In March 2012, I felt awful and sicker than I had in quite some time. My partner began to worry and sent me to the hospital. The ER doctors diagnosed me with pneumonia on an x-ray, released me and sent me home with a note to follow up with my primary physician. It took quite a while, but I started to feel stronger. Then, after a camping trip in late September 2012, I started coughing and wheezing. My partners took me back to the emergency room, and the doctors did quite a bit more. With the X-ray and CT scans, they diagnosed me with pneumonia and sent me to follow up with a pulmonary specialist (Shout out to Dr. Herscowitz!).
I saw my pulmonary specialist once before scheduling a bronchoscopy. There was something in my lung and it showed on the CT scan. It was a tiny shadow of a thing, but it was there. A bronchoscopy showed a strange lump of skin that bled when poked. The humor in the situation was that in the pictures from my bronchscopy, the mass looked a bit like the head of a penis, leading to a number of jokes about my blowjobs. My pulmonary specialist referred me to a surgeon to remove the mass and I scheduled the appointment as I waited for my bronchoscopy results to come back.
I waited for the surgeon having told myself that it’s just a cyst, and it’s nothing major, but upon meeting my surgeon, he laid the information down pretty immediately. “You have cancer” is not something someone wants to hear in their lifetime, much less when you’re 23 years old. Having that sentence followed up with “We’re going to have to remove your lung” is equally as unpleasant. No matter how you build yourself up, you’re not ready to hear that information. My surgeon (What up Dr. Khandhar!) was incredible though, and wonderfully efficient. He explained the cancer I had, and how it behaved. He told me that I would have to have my lung removed, but he would do everything he could to save as much as he could. I took a deep breath and scheduled the surgery.

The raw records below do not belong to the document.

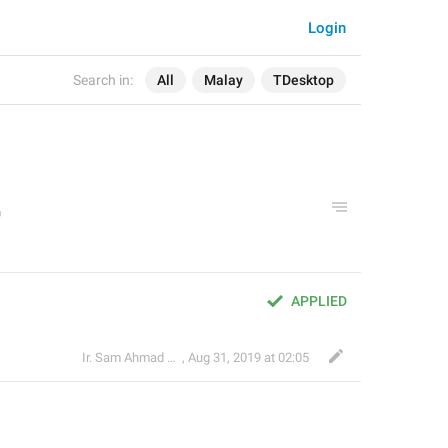
Login
Search in:
All
Malay
TDesktop
APPLIED
Ir. Sam Ahmad c74A
,
Aug 31, 2019 at 02:05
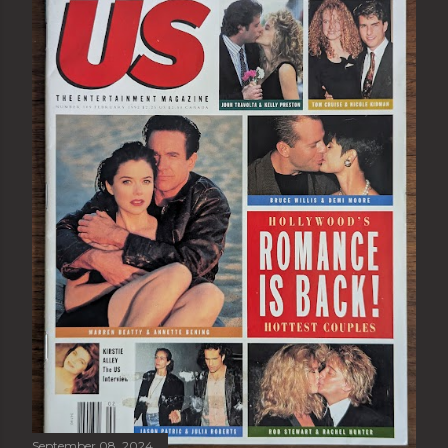
September 08, 2024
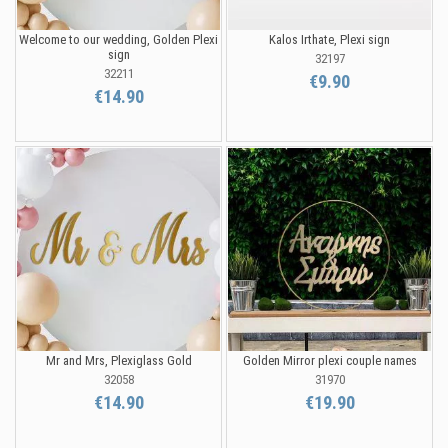
Welcome to our wedding, Golden Plexi
Kalos Irthate, Plexi sign
sign
32197
32211
€9.90
€14.90
Mr and Mrs, Plexiglass Gold
Golden Mirror plexi couple names
32058
31970
€14.90
€19.90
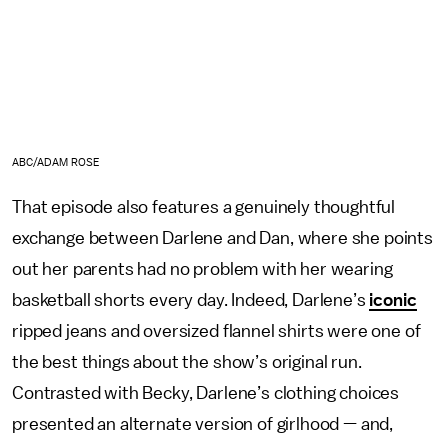
ABC/ADAM ROSE
That episode also features a genuinely thoughtful
exchange between Darlene and Dan, where she points
out her parents had no problem with her wearing
basketball shorts every day. Indeed, Darlene’s
iconic
ripped jeans and oversized flannel shirts were one of
the best things about the show’s original run.
Contrasted with Becky, Darlene’s clothing choices
presented an alternate version of girlhood — and,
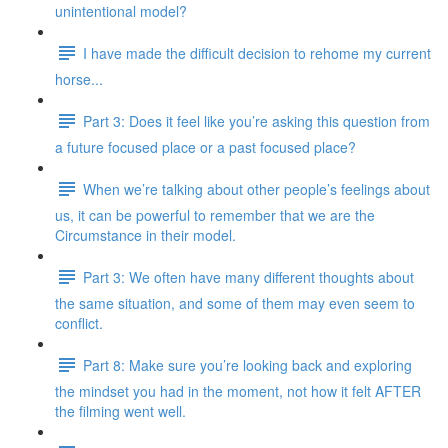
unintentional model?
I have made the difficult decision to rehome my current
horse...
Part 3: Does it feel like you’re asking this question from
a future focused place or a past focused place?
When we’re talking about other people’s feelings about
us, it can be powerful to remember that we are the
Circumstance in their model.
Part 3: We often have many different thoughts about
the same situation, and some of them may even seem to
conflict.
Part 8: Make sure you’re looking back and exploring
the mindset you had in the moment, not how it felt AFTER
the filming went well.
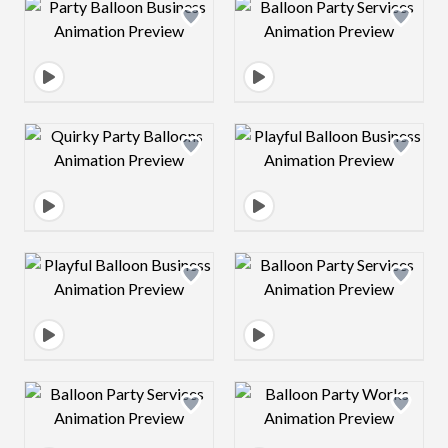
Design preview image
Design preview 
Design preview image
Design preview 
Design preview image
Design preview 
Design preview image
Design preview 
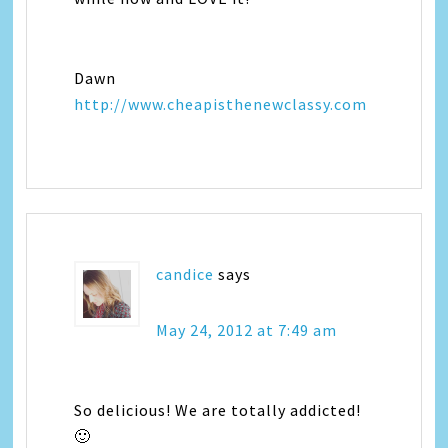
Dawn
http://www.cheapisthenewclassy.com
candice
says
May 24, 2012 at 7:49 am
So delicious! We are totally addicted!
🙂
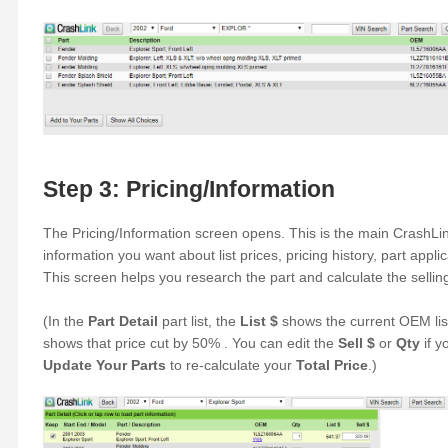
Step 3: Pricing/Information
The Pricing/Information screen opens. This is the main CrashLin
information you want about list prices, pricing history, part appl
This screen helps you research the part and calculate the selling
(In the
Part Detail
part list, the
List $
shows the current OEM lis
shows that price cut by 50% . You can edit the
Sell $
or
Qty
if y
Update Your Parts
to re-calculate your
Total Price
.)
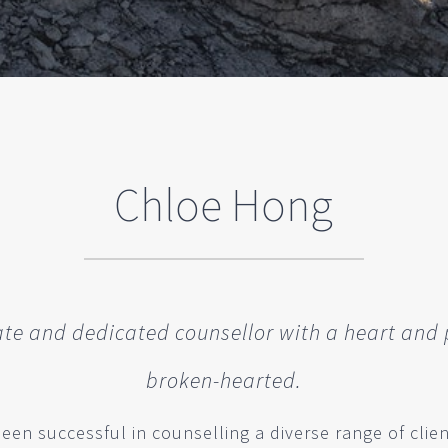
Chloe Hong
e and dedicated counsellor with a heart and 
broken-hearted.
en successful in counselling a diverse range of client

Funny enough, the entire thing happened over about two weeks. I had two weeks to reconcile with the fact that I had cancer, and that my lung was coming out. It was scary. It was heartbreaking. I drafted my living will to ensure that my partners would be able to take care of things if something went wrong. I told my partners I loved them. I wrote everyone I loved letters in case I became one of the 10% of people who did not survive a complete left pneumonectomy. I spent a lot of time alternating between crying, coughing, and making terribly morbid jokes. By the time my surgery rolled around I felt like I was going to throttle the next person who told me to “Stay positive” or that “God doesn’t give you more than you can handle”. In reality, the entire thing solidified my lack of religion rather than pushing me closer to a deity. My partner surprised me with a custom cancer pony because of my love of My Little Pony.
I had my lung removed November 5, 2012. I arrived at the hospital so early that I felt like I shouldn’t have even slept at all. I showed up with my adorable custom cancer pony, and the nurses kindly placed her in a bag and attached her to my clipboard during the procedure. I went in with no less than three IV’s in my arms, anticipating an incision from sternum to shoulder.
After my surgery, I woke up in a room surrounded by my loved one and got the news. The cancer was gone, the lung was gone, but my surgeon took it out in a 5 cm incision. I was okay… I was okay enough to post an “I’m alive” Facebook Post that my friends laughed at.
I spent one night in the hospital and was discharged the next day to recover at home. Two years later and I’m cancer free. I have some bad days. Some hard times when I am terrified that the next cold could actually be my cancer coming back, but I’m still here. I’m still breathing.